I was a glutton. I know I have fallen into the sin of gluttony on any given eating occasion by checking off these questions:

  • Does my stomach hurt?
  • Do I have indigestion?
  • Do I have reflux?
  • Do I need to change to looser clothes because the ones I have on are too tight at the moment?

I had to get really serious with God during all of this. In studying the scriptures and understanding what sin really is, that Jesus’ death broke the dominion of sin over us in our lives (Romans 6:14), and that if we continue in sin we are trampling on Jesus and His selfless sacrifice of His BLOOD, until there is no more sacrifice for sin, but instead a judgement from God so terrible we should be very fearful of it (Hebrews 10:29-31) Also, knowing that God’s divine power has given me everything I need to live a life free of sin (2 Peter1:3), I am totally without excuse.

On August 8th I determined in my heart, that I would not weigh myself, but trust God with my weight, and I would go for two months and then step on the scales and see what the LORD had accomplished in my life.

The problem was… I continued to not be serious enough because in my wicked heart, I kept letting these words permeate my thoughts— “Did God really say?” (Genesis 3:1)

And my stronghold still had me.

Even though I was not weighing, I could tell that I had not lost any weight, but may have even gained some.
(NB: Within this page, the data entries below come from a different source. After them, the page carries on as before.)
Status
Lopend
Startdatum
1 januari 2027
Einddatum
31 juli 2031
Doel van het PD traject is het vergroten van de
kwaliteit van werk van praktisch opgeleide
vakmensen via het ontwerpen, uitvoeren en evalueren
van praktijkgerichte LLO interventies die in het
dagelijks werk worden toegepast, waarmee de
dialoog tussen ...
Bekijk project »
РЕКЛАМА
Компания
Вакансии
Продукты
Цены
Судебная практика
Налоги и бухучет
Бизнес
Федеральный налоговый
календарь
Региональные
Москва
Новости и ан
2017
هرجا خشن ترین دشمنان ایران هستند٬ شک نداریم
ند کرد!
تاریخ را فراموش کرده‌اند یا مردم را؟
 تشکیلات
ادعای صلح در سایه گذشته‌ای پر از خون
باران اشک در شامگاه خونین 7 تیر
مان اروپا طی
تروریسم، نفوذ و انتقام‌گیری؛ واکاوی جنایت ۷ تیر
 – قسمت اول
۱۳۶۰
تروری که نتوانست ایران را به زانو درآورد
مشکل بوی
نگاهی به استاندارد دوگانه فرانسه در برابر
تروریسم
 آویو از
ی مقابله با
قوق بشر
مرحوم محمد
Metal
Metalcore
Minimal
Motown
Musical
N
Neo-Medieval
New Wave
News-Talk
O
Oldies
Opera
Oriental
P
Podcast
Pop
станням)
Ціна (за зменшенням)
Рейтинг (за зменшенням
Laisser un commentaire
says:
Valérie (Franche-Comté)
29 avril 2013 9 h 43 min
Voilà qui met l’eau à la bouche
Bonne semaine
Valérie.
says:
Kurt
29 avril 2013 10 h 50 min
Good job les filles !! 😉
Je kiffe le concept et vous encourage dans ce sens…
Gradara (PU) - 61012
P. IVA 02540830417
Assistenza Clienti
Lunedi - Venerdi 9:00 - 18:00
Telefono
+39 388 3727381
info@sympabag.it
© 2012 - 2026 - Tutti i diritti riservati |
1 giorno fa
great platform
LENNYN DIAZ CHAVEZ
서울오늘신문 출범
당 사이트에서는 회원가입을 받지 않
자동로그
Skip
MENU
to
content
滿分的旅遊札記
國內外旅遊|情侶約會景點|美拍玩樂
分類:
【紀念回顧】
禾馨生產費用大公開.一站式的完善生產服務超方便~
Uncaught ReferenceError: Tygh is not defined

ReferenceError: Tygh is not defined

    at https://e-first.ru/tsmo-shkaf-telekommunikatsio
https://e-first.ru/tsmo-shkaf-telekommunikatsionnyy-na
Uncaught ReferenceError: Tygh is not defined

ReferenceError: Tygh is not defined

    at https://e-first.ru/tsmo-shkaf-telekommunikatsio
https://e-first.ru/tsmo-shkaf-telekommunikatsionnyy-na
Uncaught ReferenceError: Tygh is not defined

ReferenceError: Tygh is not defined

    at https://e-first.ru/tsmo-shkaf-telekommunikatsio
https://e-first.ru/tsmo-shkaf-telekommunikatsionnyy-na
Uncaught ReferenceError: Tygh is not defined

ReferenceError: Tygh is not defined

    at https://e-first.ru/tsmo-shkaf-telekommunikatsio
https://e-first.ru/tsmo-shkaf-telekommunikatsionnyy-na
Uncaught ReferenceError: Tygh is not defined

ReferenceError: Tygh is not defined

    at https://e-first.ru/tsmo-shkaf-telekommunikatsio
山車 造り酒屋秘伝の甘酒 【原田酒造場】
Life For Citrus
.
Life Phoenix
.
I was not taking this sin seriously. If you have any idol before God— search the scriptures and you will get a very clear picture of how God feels about it.

When you are searching, don’t only search for idols or idolatry, but also search for gluttony, greed, sensual pleasure, lust, and lying (Because you are lying to yourself, and others about what you eat). These will also come up in lists throughout the New Testament describing who will not inherit the kingdom of God. (Google: Bible verses of who will not inherit the kingdom of God.)

My two months of not weighing will be up on Sunday, October 8th. I did not get serious enough about it until about a week ago. It has taken years of study for me to finally agree… Yes, God did say…

  • To have no other God’s before Him
  • That if we continue in our sins after being saved the wrath of God will come on us
  • We reap what we sow (high blood pressure, high cholesterol, diabetes, bad knees, aches and pains, low energy)

Thank God we have an Advocate, the Holy Spirit, and His Divine Power to help. But we have to fall on our face, confess or sins, and turn from them.

So I had a breakthrough about a week ago, and this has been a good week for me. As I prayed and sincerely asked God to break this stronghold in my life (truly meaning it for the first time), and agreed that I want God to be The only God and ruler of my life (not myself or food), God has taken away desire for food except when I’m hungry. I don’t think about food all the time like I have done over the years. I am no longer fearful of being hungry. (Yes, this has been a true thing for me. I have feared the sensation of hunger.) Now I am grateful for hunger, because I know I am not overeating. Before, I never truly let myself get hungry.

Hunger won’t kill you, and having a hunger for God should override the hunger for food.

Did I wait too long to finally get serious? Will I have actually have lost anything by this coming Sunday, since the change in me will only be in place for two weeks instead of the two months I originally alloted?

I’ll let you know next week.

In the meantime, I want to continue on God’s path for my life, taking advantage of the God given dominion over sin through the death of Jesus, and abide in the vine because: “Whosoever abideth in Him sinneth not: whosoever sinneth hath not seen Him, neither known Him.” 1 John 3:6.

And I truly want to know HIM! And everything about HIM!

Are there some stongholds in your life you are stuggling with? If so, would you mind sharing your journey to rid yourself of any strongholds? It would be so helpful to others who are struggling, and to me:).